Wir leben im inneren Rand eines der Spiralarme der Milchstraße, eine schimmernde Kurve vor tintenschwarzer Dunkelheit. Reisen Sie Tausende von Lichtjahren in eine Richtung, vorbei an unzähligen Sternen, unzähligen Planeten und unzähligen Monden, und Sie würden den äußeren Rand der Milchstraße erreichen, wo die letzten Teile unserer Galaxie der ausgedehnten Stille der Galaxie weichen intergalaktische Medium. Reisen Sie etwa die gleiche Strecke in die andere Richtung, vorbei an noch mehr Sternen, Planeten und Monden, durch glitzernde Staubwolken, und Sie landen im Herzen der Galaxie, an einem der mysteriösesten Wahrzeichen des Universums.

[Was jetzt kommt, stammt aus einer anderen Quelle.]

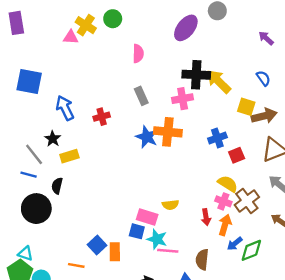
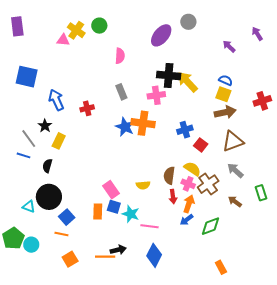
blue semicircle: (263, 78) -> (226, 80), turned -32
yellow square: (246, 107) -> (223, 94), moved
red square: (237, 155) -> (201, 145), turned -32
yellow rectangle: (69, 156) -> (59, 141), turned -49
black circle: (36, 209) -> (49, 197), moved
pink rectangle: (147, 217) -> (111, 190), moved, turned 36
blue arrow: (235, 244) -> (187, 220), moved
blue square: (97, 245) -> (67, 217), moved
pink line: (168, 251) -> (150, 226), moved
orange rectangle: (115, 252) -> (98, 212), moved
cyan triangle: (25, 253) -> (29, 207), moved
brown semicircle: (202, 260) -> (169, 176), moved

Zum ersten Mal in der Geschichte der Menschheit muss man sich das nicht vorstellen. Mit Teleskopen, die stark genug sind, um unsere Wahrnehmung über unergründliche Entfernungen auszudehnen, haben Astronomen eine kosmische Postkarte erstellt: das allererste Bild des supermassiven Schwarzen Lochs im Zentrum der Milchstraße.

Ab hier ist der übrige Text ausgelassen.